Something flickered across his face. His grip on my collarbone eased slightly, though he didn’t release me.

“The Emporium,” he repeated, his voice softening a fraction. “Moira’s place.”

He knew the shop owner by name? The realization sent a fresh jolt of fear through me. What was happening?

“Please,” I whispered, tears welling in my eyes. “I won’t tell anyone what I saw. Just let me go. I want to go home.”

His free hand moved toward my face, and I flinched, turning my head away. His fingers hovered near the glasses, not quite touching them.

“May I?” he asked with an unexpected courtesy.

When I didn’t answer, paralyzed by fear, he carefully lifted the glasses from my nose. The world immediately dulled around me. Even his face, still handsome, looked more regular handsome, not supernaturally handsome.

He studied the glasses, turning them over in his hands with a delicacy that seemed at odds with the strength I’d witnessed. The blood on his mouth was still visible, though less vivid without the lenses enhancing my vision.

“Ancient craftsmanship,” he murmured, almost to himself. “I haven’t seen these spectacles before.”

While he was distracted, I saw my opportunity. I ducked under his arm and bolted toward the alley entrance, my heart in my throat. I’d made it perhaps six steps when his hand closed around my wrist, yanking me to a halt with enough force to nearly dislocate my shoulder.

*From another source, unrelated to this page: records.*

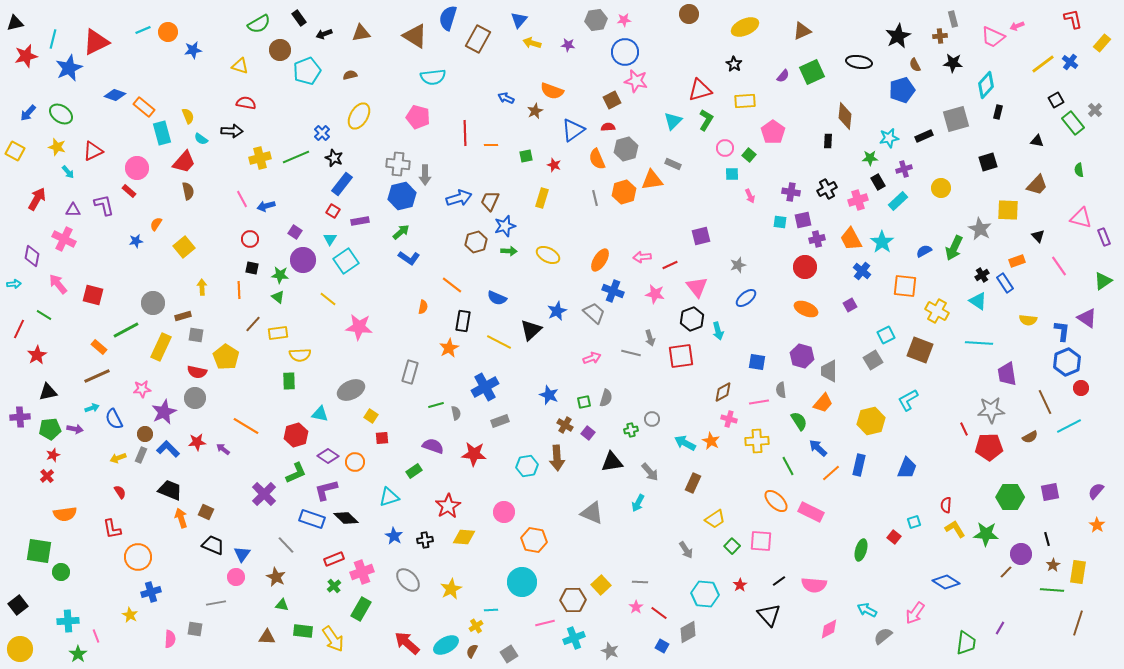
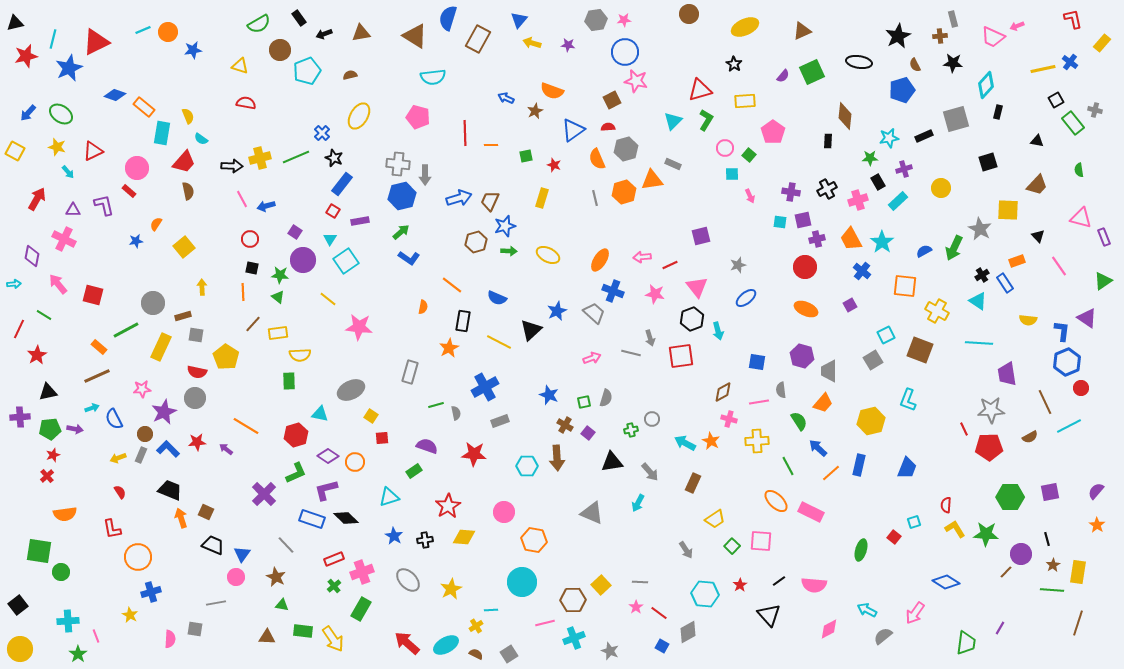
yellow line at (1043, 64): moved 5 px down; rotated 25 degrees clockwise
gray cross at (1095, 110): rotated 32 degrees counterclockwise
black arrow at (232, 131): moved 35 px down
cyan rectangle at (162, 133): rotated 25 degrees clockwise
orange line at (239, 290): moved 4 px right, 2 px down
cyan L-shape at (908, 400): rotated 40 degrees counterclockwise
purple semicircle at (433, 446): moved 6 px left
purple arrow at (223, 449): moved 3 px right
cyan hexagon at (527, 466): rotated 10 degrees clockwise
brown semicircle at (472, 651): moved 4 px right, 3 px down; rotated 88 degrees clockwise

Something had changed. His grip, while firm, lacked the bruising intensity from before. When he pulled me back around to face him, his expression had shifted from menacing to curious.

“I won’t hurt you,” he said, his voice softer than before. The glasses dangled from his other hand. “I need to know how you came to possess these. And why they work for you.”

“Work for me?” I repeated, my voice cracking. “I don’t understand any of this. Who are you? What are you?”

A smile curved his bloodstained lips, revealing teeth too white, too perfect and two canines slightly longer than they should have been. “I think you know exactly what I am. The glasses showed you the truth of things, didn’t they?”

“Vampire,” I whispered, the word falling out of my mouth like a mistake.

He inclined his head slightly. “My name is Severin Crackstone. Though some call me Seven.”

A name. He had a name. Somehow that made him more real, more terrifying. “What about that woman in the bathroom?” I asked. “Is she ah, ah, did you kill her?”

“She’ll wake with a headache and no memory of our encounter,” he replied casually. “I rarely kill when I feed. Wasteful and unnecessary.”

The clinical way he spoke of drinking blood made my stomach turn. I swallowed hard against the nausea rising in my throat.

“The spectacles,” he continued, holding them up between us. “Where exactly did you get them?”

“I told you, the Wanderlust Emporium, today. It’s my birthday.

” I don’t know why I kept mentioning that fact, as if it might somehow protect me from harm.

“The woman there, Moira said be careful what you look for. Not all truths are comfortable ones.” I don’t know why I felt the urge to tell him that.

Seven’s eyebrows rose slightly. “Did she, now? And what else did Moira tell you?”

I hesitated, remembering her cryptic words. “Nothing specific. Just that they’d been waiting for me, the glasses.”

That seemed to interest him. His grip on my wrist loosened, though he didn’t release me entirely. “Waiting for you,” he repeated thoughtfully. “Now that is curious.”

The alcohol in my system was wearing off, replaced by fear. Seven noticed my shiver and, in a surprisingly gentlemanly gesture, shrugged out of his leather jacket and draped it over my shoulders, all while maintaining his hold on my wrist.